Start of Data records

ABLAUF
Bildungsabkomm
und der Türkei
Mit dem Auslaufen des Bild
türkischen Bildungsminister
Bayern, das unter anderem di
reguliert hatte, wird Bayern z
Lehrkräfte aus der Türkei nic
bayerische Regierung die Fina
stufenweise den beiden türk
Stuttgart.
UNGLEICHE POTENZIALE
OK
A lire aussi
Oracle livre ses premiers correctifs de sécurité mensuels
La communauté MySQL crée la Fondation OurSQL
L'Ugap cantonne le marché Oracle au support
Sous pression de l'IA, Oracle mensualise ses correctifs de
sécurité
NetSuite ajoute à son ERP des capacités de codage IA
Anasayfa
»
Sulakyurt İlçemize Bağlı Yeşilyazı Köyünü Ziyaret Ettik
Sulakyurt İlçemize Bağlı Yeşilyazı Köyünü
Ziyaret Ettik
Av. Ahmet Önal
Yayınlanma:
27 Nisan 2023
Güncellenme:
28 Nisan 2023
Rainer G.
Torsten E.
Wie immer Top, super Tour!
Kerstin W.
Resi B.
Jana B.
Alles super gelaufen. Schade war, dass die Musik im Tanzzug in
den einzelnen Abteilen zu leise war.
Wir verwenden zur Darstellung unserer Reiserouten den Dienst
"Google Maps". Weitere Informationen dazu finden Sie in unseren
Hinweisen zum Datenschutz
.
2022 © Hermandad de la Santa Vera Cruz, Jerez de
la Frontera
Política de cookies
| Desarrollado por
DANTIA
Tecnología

End of Data records

Return, from the data above, each line in which the string "İlçemize" appears.

Sulakyurt İlçemize Bağlı Yeşilyazı Köyünü Ziyaret Ettik
Sulakyurt İlçemize Bağlı Yeşilyazı Köyünü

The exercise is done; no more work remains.